FAQ: Canine & Feline Emergency Practice Fellowship
What is a fellowship?
Fellow—In regard to specialty veterinary medicine, a fellow is considered to be an individual completing a fellowship subsequent to completion of a training program leading to board-certification in a veterinary specialty. Other organizing bodies may use the term to refer to members that have achieved educational or experiential benchmarks specific to their organization.
Fellowship—In regard to specialty veterinary medicine, a fellowship is a period of advanced study in a narrow focus of a veterinary specialty, consisting of research and/or clinical training beyond that which is required for certification in the specialty as a whole. Reference
The Canine & Feline Emergency Practice fellowship would take place AFTER credentialing for the American Board of Veterinary Practitioners (specifically in Canine & Feline or Feline). In the human medical field, fellowships exist to provide training programs in specific areas of interest to improve the overall access to care.
Why was the Canine & Feline Emergency Practice fellowship created?

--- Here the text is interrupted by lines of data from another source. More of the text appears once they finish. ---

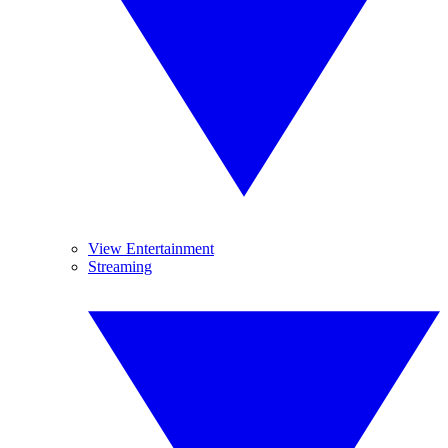
View Entertainment
Streaming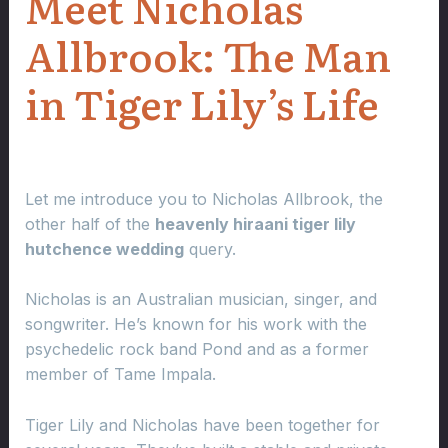
Meet Nicholas
Allbrook: The Man
in Tiger Lily’s Life
Let me introduce you to Nicholas Allbrook, the
other half of the
heavenly hiraani tiger lily
hutchence wedding
query.
Nicholas is an Australian musician, singer, and
songwriter. He’s known for his work with the
psychedelic rock band Pond and as a former
member of Tame Impala.
Tiger Lily and Nicholas have been together for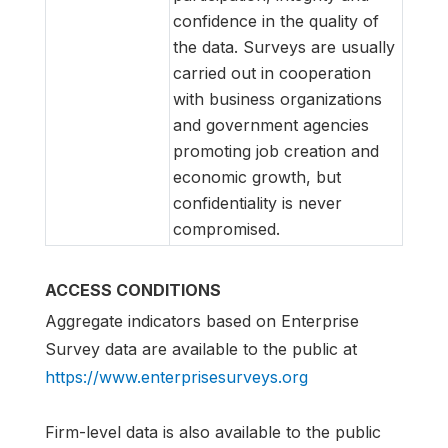
confidence in the quality of
the data. Surveys are usually
carried out in cooperation
with business organizations
and government agencies
promoting job creation and
economic growth, but
confidentiality is never
compromised.
ACCESS CONDITIONS
Aggregate indicators based on Enterprise
Survey data are available to the public at
https://www.enterprisesurveys.org
Firm-level data is also available to the public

Currently the reported retention rate for emergency practitioners is 3-5 years. With the current state of emergency medicine across the country, the loss of even one practitioner is felt.
Reference: Booth M., Rishniw M., Kogan L. The shortage of veterinarians in emergency practice: a surgery and analysis. J Vet Emerg Crit Care. 2020; 1-11
Current research indicates that there will be a shortage of veterinary specialists (internal medicine, oncology, neurology, surgery, etc) until 2030. With the current backlog of cases unable to be evaluated, in some areas upwards of 8-10 weeks, this burden is falling onto the emergency facilities contributing to the long wait times.

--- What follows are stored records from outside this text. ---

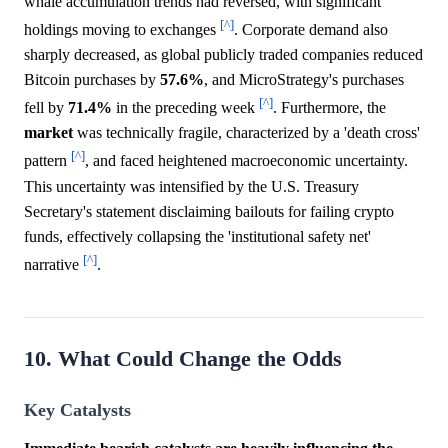
whale accumulation trends had reversed, with significant
[^]
holdings moving to exchanges
. Corporate demand also
sharply decreased, as global publicly traded companies reduced
Bitcoin purchases by
57.6%
, and MicroStrategy's purchases
[^]
fell by
71.4%
in the preceding week
. Furthermore, the
market
was technically fragile, characterized by a 'death cross'
[^]
pattern
, and faced heightened macroeconomic uncertainty.
This uncertainty was intensified by the U.S. Treasury
Secretary's statement disclaiming bailouts for failing crypto
funds, effectively collapsing the 'institutional safety net'
[^]
narrative
.
10. What Could Change the Odds
Key Catalysts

The goals of the EP fellowship are to change the meaning of being “only an emergency doctor”, to promote retention within the field by creating a measurable standard. Achievement of a specialty level standard will demonstrate a high degree of proficiency for the ER veterinarian.
Is this the same as a Critical Care residency?
No, a critical care residency is a 3 year program geared towards the development of a Criticalist who routinely diagnoses and manages critical patients in our hospitals. An emergency veterinarian routinely tackles cases that not only overlap with primary care medicine but the stabilization and initial management of patients who present for a variety of different conditions.
The goal of the EP fellowship is not to replace or minimize this type of training. Critical care veterinary specialists are a vital part of any hospital setting.
Is there any oversight from the American Board of Veterinary Specialties (through the AVMA)?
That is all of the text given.